Cherry asked his Canadian audience to try to imagine that happening to Wayne Gretzky. His point was that the institution of the instigator rule in the NHL has eliminated the enforcer who could make an opponent pay for roughing up his team’s star player.

That might have something to do with Crosby’s and Evgeni Malkin’s lack of production through the first four games. Maybe it also explains why, through the first four games of Round One, not one of the top 10 scorers in the regular season was among the top 10 scorers in the playoffs.

And why Claude Giroux of the Flyers, the league’s third leading scorer, whose coach referred to him as the best player in the world a few years ago, had two shots on goal and two assists through the first three games against the New York Rangers. Or why the fourth leading scorer, Tyler Seguin of Dallas had one goal and one assist going into Game 5 against the Anaheim Ducks. Fifth leading scorer Corey Perry of Anaheim had one goal and one assist after four games against the Stars. The league’s second leading scorer, Ryan Getzlaf of Anaheim had two goals and two assists in three games and was the most productive of the top 10 scorers going into the weekend.

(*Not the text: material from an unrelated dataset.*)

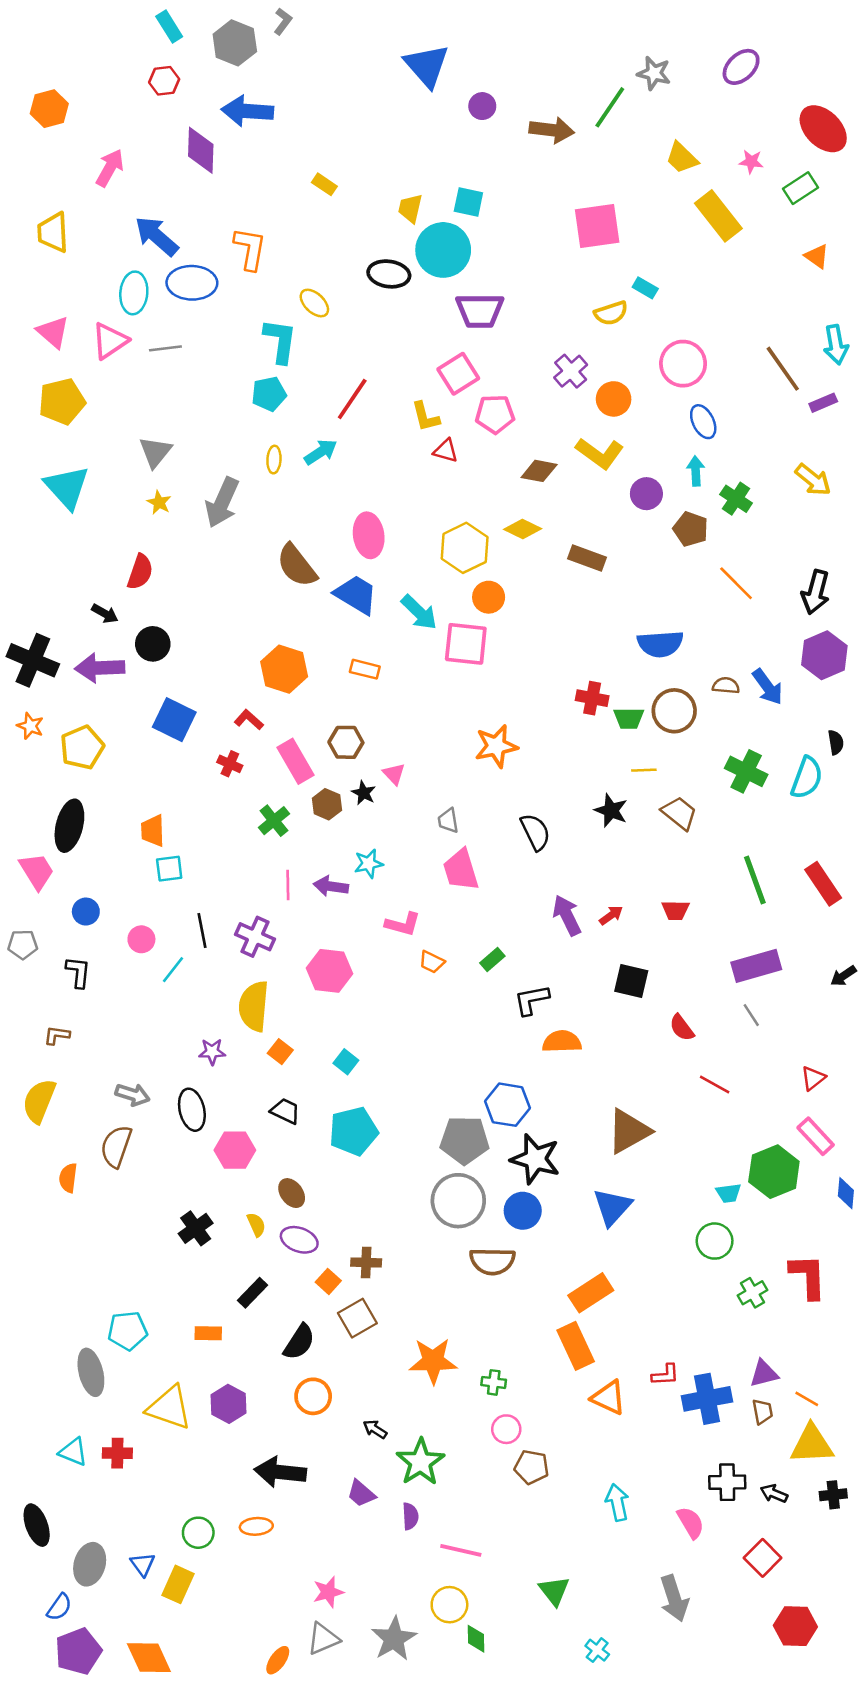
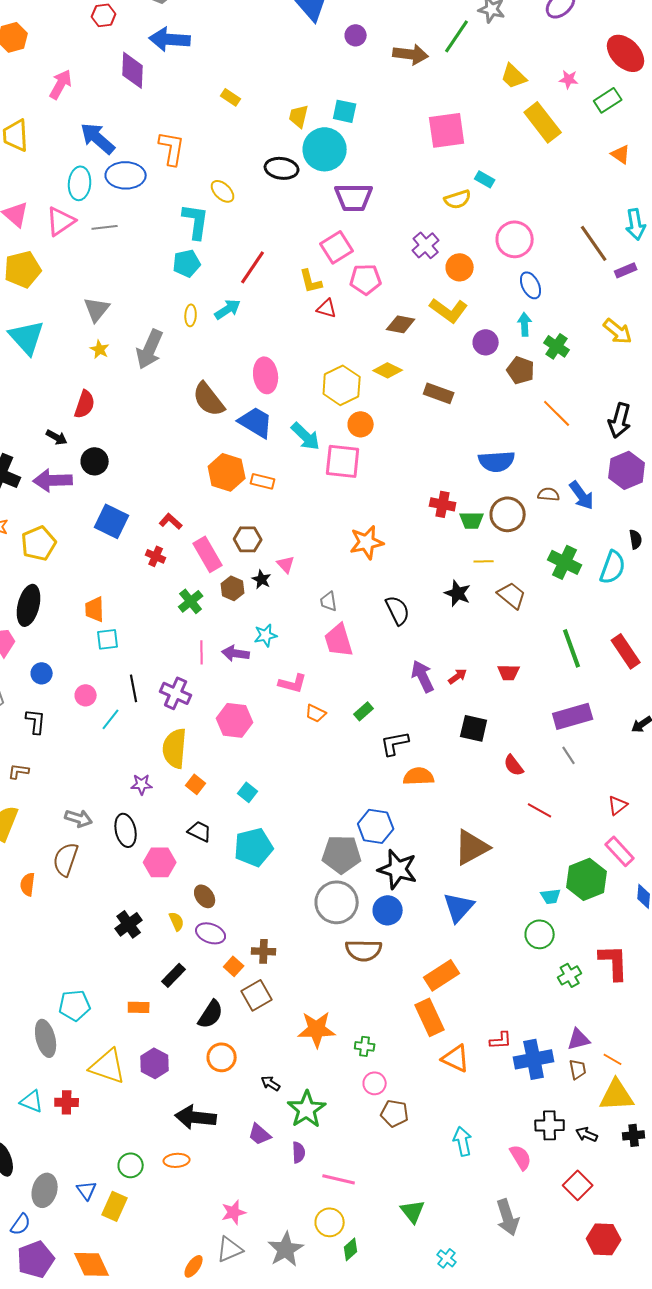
orange hexagon: (284, 669) -> (227, 472), moved
green diamond: (476, 1639) -> (351, 1249), turned 50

– Something else that confuses me every Spring: The people in the media who predict a Penguins’ series win in six or seven games and then become apoplectic when the Penguins lose the two games that they would have to lose for their prediction to come true.

– Gregory Polanco is making a mockery of AAA pitching and is being called the best prospect in baseball. The Pirates went into the weekend hitting .229 as a team. Polanco’s been well over .400 all season and is already a very good defensive outfielder. He tore up Spring training for the Pirates and was one of the best players in the Dominican Winter League. He should have been the Pirates right fielder on Opening Day. No matter what.